| PROVIDED RECORDS |
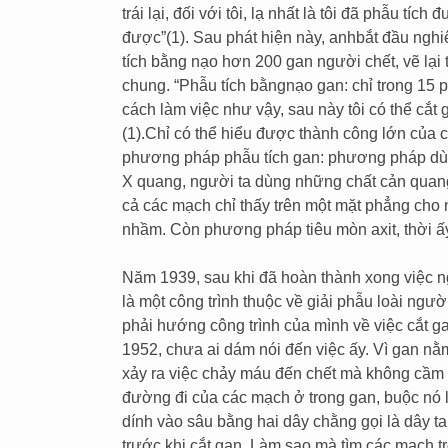
trái lại, đối với tôi, lạ nhất là tôi đã phẫu t
được”(1). Sau phát hiện này, anhbắt đầu ngh
tích bằng nạo hơn 200 gan người chết, vẽ lại 
chung. “Phẫu tích bằngnạo gan: chỉ trong 15 p
cách làm việc như vậy, sau này tôi có thể cắt
(1).Chỉ có thể hiểu được thành công lớn của c
phương pháp phẫu tích gan: phương pháp dù
X quang, người ta dùng những chất cản quang
cả các mạch chỉ thấy trên một mặt phẳng cho
nhầm. Còn phương pháp tiêu mòn axit, thời ấy
Năm 1939, sau khi đã hoàn thành xong việc n
là một công trình thuộc về giải phẫu loài ngư
phải hướng công trình của mình về việc cắt g
1952, chưa ai dám nói đến việc ấy. Vì gan nằ
xảy ra việc chảy máu đến chết mà không cầm đư
đường đi của các mạch ở trong gan, buộc nó lại 
dính vào sâu bằng hai dây chằng gọi là dây tam
trước khi cắt gan. Làm sao mà tìm các mạch t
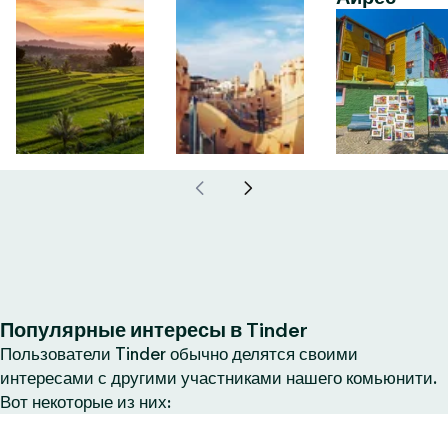
Популярные интересы в Tinder
Пользователи Tinder обычно делятся своими
интересами с другими участниками нашего комьюнити.
Вот некоторые из них:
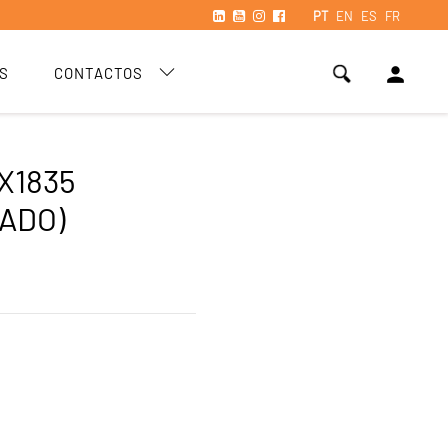
PT
EN
ES
FR
person
S
CONTACTOS
X1835
ADO)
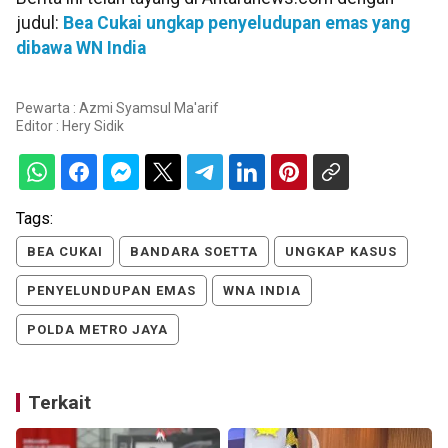
judul:
Bea Cukai ungkap penyeludupan emas yang
dibawa WN India
Pewarta : Azmi Syamsul Ma'arif
Editor :
Hery Sidik
Tags:
BEA CUKAI
BANDARA SOETTA
UNGKAP KASUS
PENYELUNDUPAN EMAS
WNA INDIA
POLDA METRO JAYA
Terkait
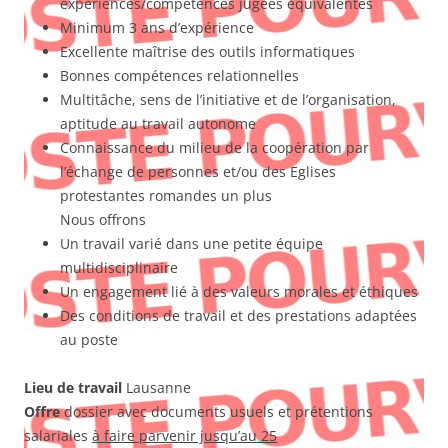
expériences/compétences jugées équivalentes
Minimum 3 ans d’expérience
Excellente maîtrise des outils informatiques
Bonnes compétences relationnelles
Multitâche, sens de l’initiative et de l’organisation,
aptitude au travail autonome
Connaissance du milieu de la coopération par
l’échange de personnes et/ou des Eglises
protestantes romandes un plus
Nous offrons
Un travail varié dans une petite équipe
multidisciplinaire
Un engagement lié à des valeurs morales et éthiques
Des conditions de travail et des prestations adaptées
au poste
Lieu de travail
Lausanne
Offre
dossier avec documents usuels et prétentions
salariales
à faire parvenir jusqu’au 25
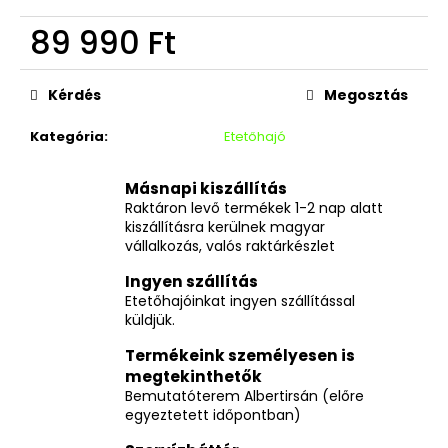
89 990 Ft
Egységár:
Kérdés
Megosztás
Kategória
:
Etetőhajó
Másnapi kiszállítás
Raktáron levő termékek 1-2 nap alatt
kiszállításra kerülnek magyar
vállalkozás, valós raktárkészlet
Ingyen szállítás
Etetőhajóinkat ingyen szállítással
küldjük.
Termékeink személyesen is
megtekinthetők
Bemutatóterem Albertirsán (előre
egyeztetett időpontban)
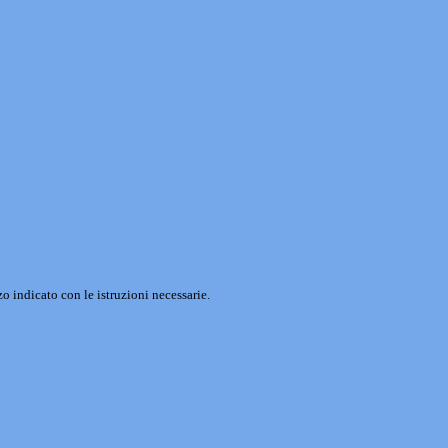
o indicato con le istruzioni necessarie.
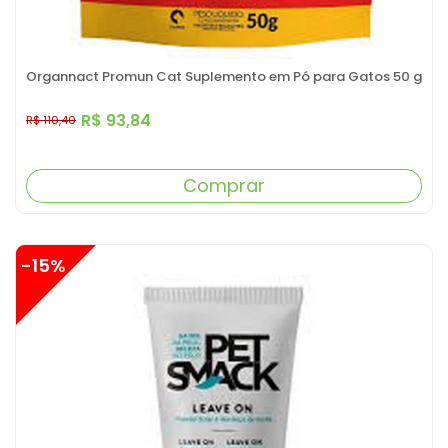
Organnact Promun Cat Suplemento em Pó para Gatos 50 g
R$ 93,84
R$ 110,40
Comprar
-15%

| REQUIREMENT |
Write out, exactly, the lines of the material from the very first through the line containing "xảy ra việc chảy máu đến chết mà không cầm đư", and leave out every picture.

| OUTPUT |
trái lại, đối với tôi, lạ nhất là tôi đã phẫu t
được”(1). Sau phát hiện này, anhbắt đầu ngh
tích bằng nạo hơn 200 gan người chết, vẽ lại 
chung. “Phẫu tích bằngnạo gan: chỉ trong 15 p
cách làm việc như vậy, sau này tôi có thể cắt
(1).Chỉ có thể hiểu được thành công lớn của c
phương pháp phẫu tích gan: phương pháp dù
X quang, người ta dùng những chất cản quang
cả các mạch chỉ thấy trên một mặt phẳng cho
nhầm. Còn phương pháp tiêu mòn axit, thời ấy
Năm 1939, sau khi đã hoàn thành xong việc n
là một công trình thuộc về giải phẫu loài ngư
phải hướng công trình của mình về việc cắt g
1952, chưa ai dám nói đến việc ấy. Vì gan nằ
xảy ra việc chảy máu đến chết mà không cầm đư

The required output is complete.